I am trying to remove Google indexes on one of the directories on my geocities site using robots.txt. I am placing the robots.txt file in that directory. The file looks like this:
User-agent: *
Disallow: /
When trying to perform the removal through www.google.com/remove.html, I am getting the following error message:
The following rule applies to a URL that is outside the jurisdiction of this robots.txt file:
DISALLOW /
Anyone knows what I should specify in the Disallow part so that the removal can be performed?
You can't exlude from "/" because that's the server root directory, which I'd guess is www.geocities.com/. So, change it to whatever the full path to the directory in question is.
You could also use meta tags in each file:
<META NAME="ROBOTS" CONTENT="NOINDEX, NOFOLLOW">
I just tried with
Disallow: /www.geocities.com/username/folder
but received the following error:
The following rule applies to a URL that is outside the jurisdiction of this robots.txt file:
DISALLOW /www.geocities.com/username/folder
Doesn't work without the first '/' either.
I have put the META NAME tag into the html files, the problem is I want to exclude the .doc files too. Is there a way to do this without the robots.txt file?
pgrote
08-27-2002, 07:07 PM
Check out this link:
Example on Geocities (http://thesapphirecat.iwarp.com/weapons/meta.html)
bitserve
08-27-2002, 10:18 PM
Geocities user directories are actually just subdirectories, and the robots.txt file is supposed to be in the root directory. You would probably need to be able to modify the one at http://www.geocities.com to have your requests acknowledged by the spyder.

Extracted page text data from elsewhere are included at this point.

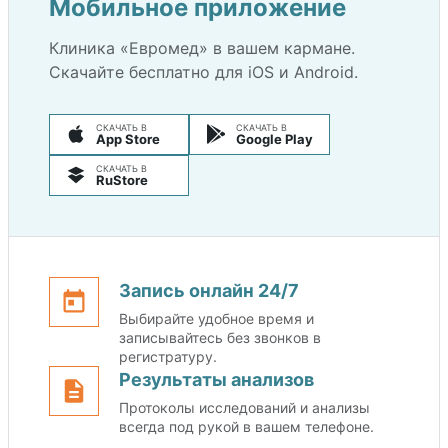
Мобильное приложение
Клиника «Евромед» в вашем кармане.
Скачайте бесплатно для iOS и Android.
СКАЧАТЬ В
СКАЧАТЬ В
App Store
Google Play
СКАЧАТЬ В
RuStore
Запись онлайн 24/7
Выбирайте удобное время и
записывайтесь без звонков в
регистратуру.
Результаты анализов
Протоколы исследований и анализы
всегда под рукой в вашем телефоне.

You'll probably need to use the meta tag method:
http://www.google.com/remove.html#exclude_pages
Originally posted by bitserve
Geocities user directories are actually just subdirectories, and the robots.txt file is supposed to be in the root directory. That's certainly true of robots.txt for any "normal" purpose, but Google will check for it in a subdirectory when you request removal of their database. As they explain in the removal page you linked to, in that case they'll only honor the exclusion for a temporary 90-day period; you need to use an "official" robots.txt in the root directory for a permanent exclusion.
Disallow: /www.geocities.com/username/folder ivec, that's not exactly right, you don't want the geocities part to be there. As an example, if your url at geocities is: www.geocities.com/labyrinth/maze/6502 (just copied from that "example" page, you should try:
Disallow: /labyrinth/maze/6502/folderyouwanttoexclude/
If it's not a real emergency to get the stuff removed, though, as long as those .doc files aren't linked to from anywhere else on the web they'll be dropped from the index anyway if the only links to them are from the html files that you did exclude.
You could also try moving or renaming them, in which case any existing links would no longer work. There'd still be the Google "cache" to worry about, though.
Originally posted by JayC
Disallow: /labyrinth/maze/6502/folderyouwanttoexclude/
Thanks, this worked.
You could also try moving or renaming them, in which case any existing links would no longer work. There'd still be the Google "cache" to worry about, though.
I used Google's removal of dead links, which should eventually delete the cache too. I renamed the .doc files in order for this to work.